▶ Exercise directions
The result should be every line in the data below that carries the string "hållbar".

Page-level text extractions:
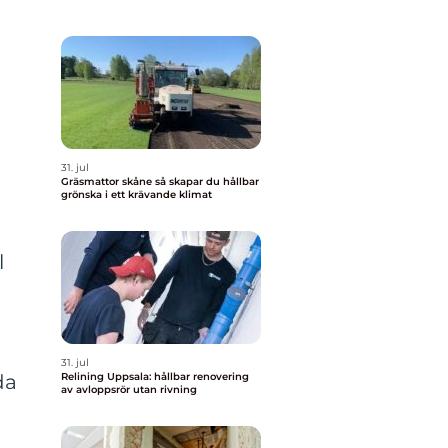
31. jul
Gräsmattor skåne så skapar du hållbar
grönska i ett krävande klimat
l
31. jul
da
Relining Uppsala: hållbar renovering
av avloppsrör utan rivning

▶ Written response
Gräsmattor skåne så skapar du hållbar
Relining Uppsala: hållbar renovering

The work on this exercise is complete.